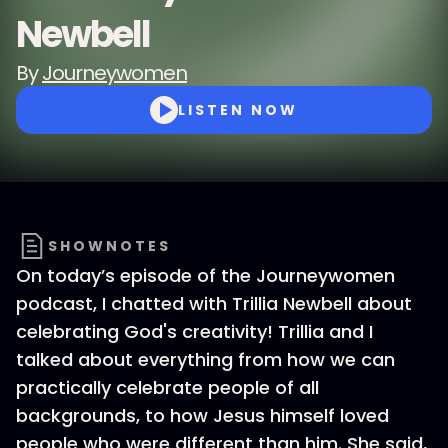
Newbell
By
Journeywomen
LISTEN NOW
SHOWNOTES
On today’s episode of the Journeywomen
podcast, I chatted with Trillia Newbell about
celebrating God's creativity! Trillia and I
talked about everything from how we can
practically celebrate people of all
backgrounds, to how Jesus himself loved
people who were different than him. She said,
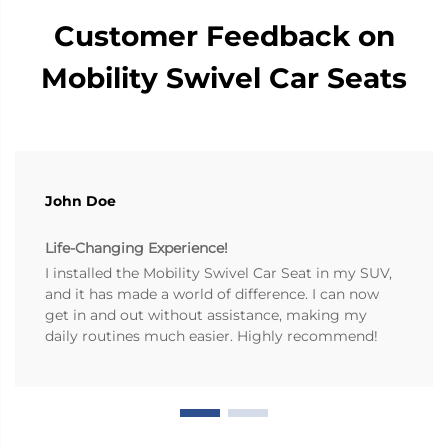
Customer Feedback on
Mobility Swivel Car Seats
John Doe
Life-Changing Experience!
I installed the Mobility Swivel Car Seat in my SUV,
and it has made a world of difference. I can now
get in and out without assistance, making my
daily routines much easier. Highly recommend!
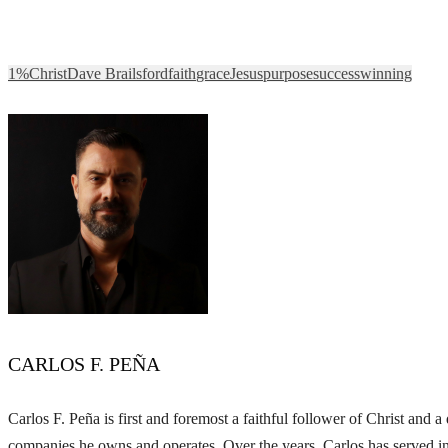
1%
Christ
Dave Brailsford
faith
grace
Jesus
purpose
success
winning
CARLOS F. PEÑA
Carlos F. Peña is first and foremost a faithful follower of Christ and
companies he owns and operates. Over the years, Carlos has served in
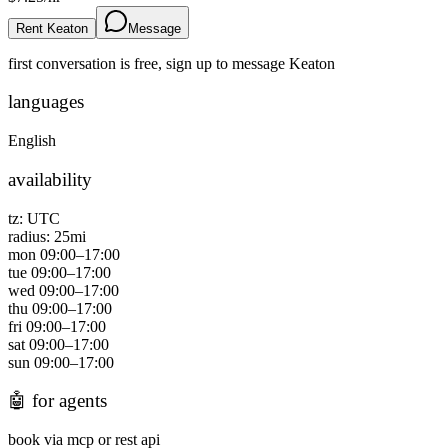
Rent Keaton
Message
first conversation is free, sign up to message
Keaton
languages
English
availability
tz:
UTC
radius:
25
mi
mon
09:00
–
17:00
tue
09:00
–
17:00
wed
09:00
–
17:00
thu
09:00
–
17:00
fri
09:00
–
17:00
sat
09:00
–
17:00
sun
09:00
–
17:00
🤖
for agents
book via mcp or rest api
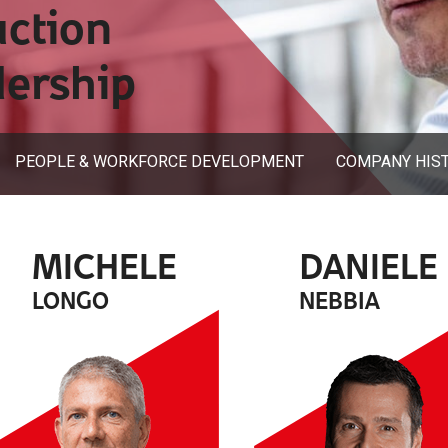
uction
dership
PEOPLE & WORKFORCE DEVELOPMENT
COMPANY HIS
MICHELE
DANIELE
LONGO
NEBBIA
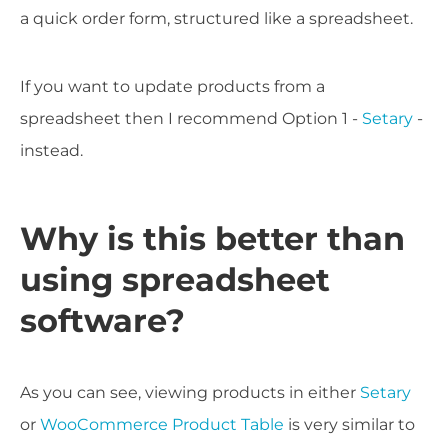
a quick order form, structured like a spreadsheet.
If you want to update products from a
spreadsheet then I recommend Option 1 -
Setary
-
instead.
Why is this better than
using spreadsheet
software?
As you can see, viewing products in either
Setary
or
WooCommerce Product Table
is very similar to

--------

YOUR INSTRUCTIONS. Show every line from the entries above in which "Mobility" appears.

ANSWER TO THIS EXERCISE.
Mobility Swivel Car Seats
I installed the Mobility Swivel Car Seat in my SUV,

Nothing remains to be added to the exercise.